Ever read anything so shocking that you had to run to the Internet (or your husband the pediatrician) to make sure you didn’t just dream it? That’s pretty much what happened the other day when I causually perused my hubby’s new issue of Contemporary Pediatrics. Did you know that the United States has the highest teen birth rate of all developed countries – and not by a little? At 31.3 births for every thousand females aged 15-19, the U.S. easily leads the United Kingdom (21.8), Australia (18.7) and France (9.6). This is not a race we should be proud about winning.
Even scarier than the sheer numbers is the fact that according to the Center for Disease Control nearly one in five births to adolescent girls aged 15-19 in this country are repeat births. That means that 86% of teen births are repeats. Yikes! Are we doing something wrong? I was under the misguided impression that we were raising a whole generation of teens who understood the dangers of sexually transmitted diseases and the risk of teen pregnancy.
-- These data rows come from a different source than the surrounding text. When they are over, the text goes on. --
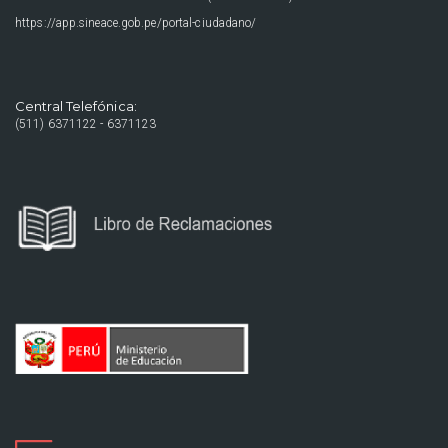
https://app.sineace.gob.pe/portal-ciudadano/
Central Telefónica:
(511) 6371122 - 6371123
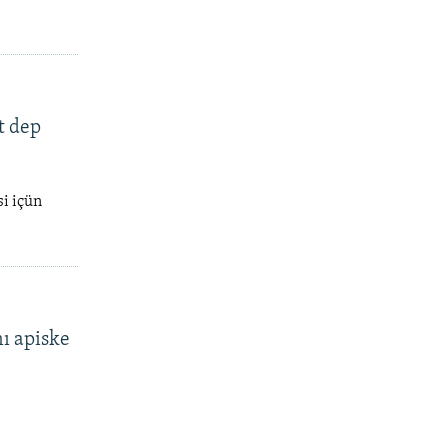
t dep
si içün
nı apiske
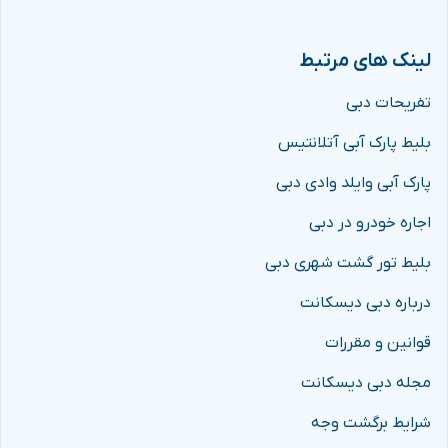
لینک های مرتبط
تفریحات دبی
بلیط پارک آبی آتلانتیس
پارک آبی وایلد وادی دبی
اجاره خودرو در دبی
بلیط تور گشت شهری دبی
درباره دبی دیسکانت
قوانین و مقررات
مجله دبی دیسکانت
شرایط برگشت وجه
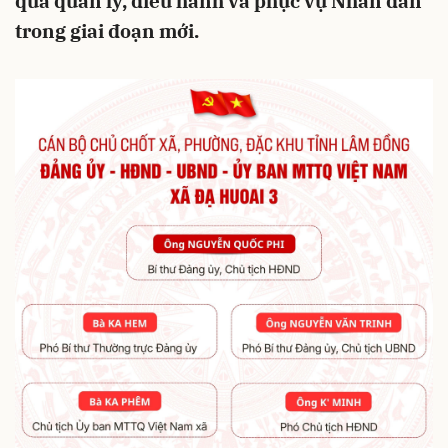
quả quản lý, điều hành và phục vụ Nhân dân
trong giai đoạn mới.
On a positive note, even though the U.S. teen birth rate is 1.5 times as high as the second-highest-ranking United Kingdom’s and twice as high as Canada’s, we can claim that our teen pregnancy rate is lower than any rate we’ve recorded in history. From 2012 to 2013, births to teenage girls dropped significantly according to the annual report “Health, United States, 2014” released by the National Center for Health Statistics.
For years the country’s sex educators have insisted on perpetuating the message of safe sex. But in a surprising turnaround, the American College of Pediatricians is now strongly endorsing the message of abstinence until marriage.
Dr. Diane Foley, M.D., who is president and CEO of The Life Network, was interviewed by Contemporary Pediatrics. In the article, she is quoted as saying the abstinence education message is based on more than 25 recently published studies that show adolescents who have had sexual risk avoidance education are much more likely to delay the onset of sexual activity.
Foley explains that the current push for abstinence education is based on the CDC’s youth behavior risk surveys that consider five areas of behavior risk including drugs, alcohol, smoking, violence and sexual activity. The abstinence education message is clear and in sync with the CDC message to adolescents: the only way to avoid sexually transmitted diseases and unwelcome pregnancies is to abstain from sexual activity until one is in a mutual monogamous sexual relationship with an uninfected partner.
But Foley also acknowledges the arguments against sexual risk avoidance education and reassures parents that while abstinence is a lifestyle choice that the ACP encourages, it is not considered a contraceptive choice, and contraception is discussed as a viable way to reduce certain sexually transmitted diseases and pregnancy.